ABOUT THIS TASK: Scan the listing below and copy each line holding the word "последние".
━━ INFORMATION SHOWN
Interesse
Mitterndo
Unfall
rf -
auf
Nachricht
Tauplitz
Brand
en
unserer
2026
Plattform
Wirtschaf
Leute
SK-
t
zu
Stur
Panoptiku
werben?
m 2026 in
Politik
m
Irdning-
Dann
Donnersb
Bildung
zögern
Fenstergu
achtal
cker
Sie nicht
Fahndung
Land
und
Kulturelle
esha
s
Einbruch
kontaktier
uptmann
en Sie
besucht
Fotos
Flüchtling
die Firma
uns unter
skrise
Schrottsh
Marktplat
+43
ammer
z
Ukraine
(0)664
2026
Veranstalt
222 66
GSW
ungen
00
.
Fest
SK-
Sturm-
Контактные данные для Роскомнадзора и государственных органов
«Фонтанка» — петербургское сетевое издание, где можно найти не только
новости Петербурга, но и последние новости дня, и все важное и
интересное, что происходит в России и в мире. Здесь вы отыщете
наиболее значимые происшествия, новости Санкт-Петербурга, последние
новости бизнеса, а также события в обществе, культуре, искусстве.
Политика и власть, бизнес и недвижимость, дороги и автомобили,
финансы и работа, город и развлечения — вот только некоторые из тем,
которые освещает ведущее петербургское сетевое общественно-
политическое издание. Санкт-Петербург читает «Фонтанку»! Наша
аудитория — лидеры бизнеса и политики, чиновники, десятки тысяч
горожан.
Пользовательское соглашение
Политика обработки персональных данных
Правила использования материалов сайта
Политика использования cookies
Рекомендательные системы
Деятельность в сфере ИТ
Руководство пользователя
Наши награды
━━━━
━━ INFORMATION SHOWN
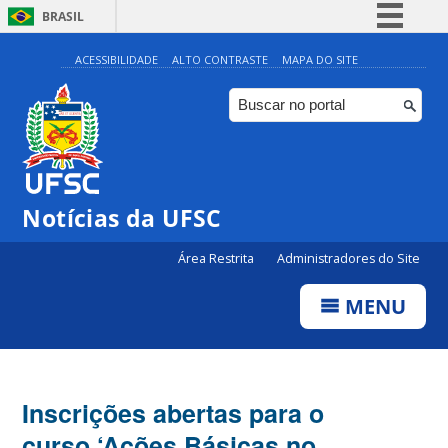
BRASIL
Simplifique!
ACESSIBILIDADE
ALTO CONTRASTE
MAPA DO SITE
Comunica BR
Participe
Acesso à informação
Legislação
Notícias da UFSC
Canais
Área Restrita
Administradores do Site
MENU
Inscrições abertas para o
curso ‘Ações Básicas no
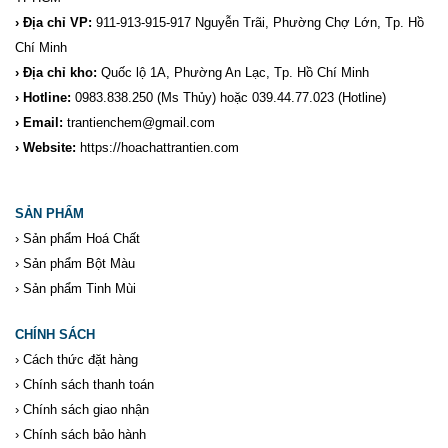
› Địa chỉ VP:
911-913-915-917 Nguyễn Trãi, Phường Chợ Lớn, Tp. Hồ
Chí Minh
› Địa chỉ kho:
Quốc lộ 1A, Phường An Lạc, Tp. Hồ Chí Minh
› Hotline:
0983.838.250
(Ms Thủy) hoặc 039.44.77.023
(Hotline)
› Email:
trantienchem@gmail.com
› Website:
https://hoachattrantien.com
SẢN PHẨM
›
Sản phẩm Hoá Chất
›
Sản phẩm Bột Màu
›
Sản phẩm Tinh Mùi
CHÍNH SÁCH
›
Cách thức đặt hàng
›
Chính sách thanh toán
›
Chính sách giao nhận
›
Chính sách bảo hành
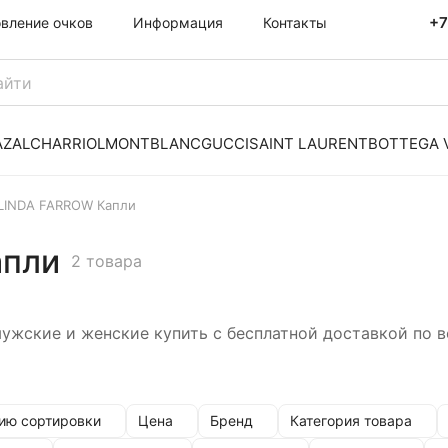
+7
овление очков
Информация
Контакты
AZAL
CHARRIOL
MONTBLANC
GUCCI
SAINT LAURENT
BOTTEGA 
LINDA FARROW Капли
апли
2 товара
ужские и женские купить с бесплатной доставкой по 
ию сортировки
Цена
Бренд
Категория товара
━━━━
EXERCISE ANSWER:
новости Петербурга, но и последние новости дня, и все важное и
наиболее значимые происшествия, новости Санкт-Петербурга, последние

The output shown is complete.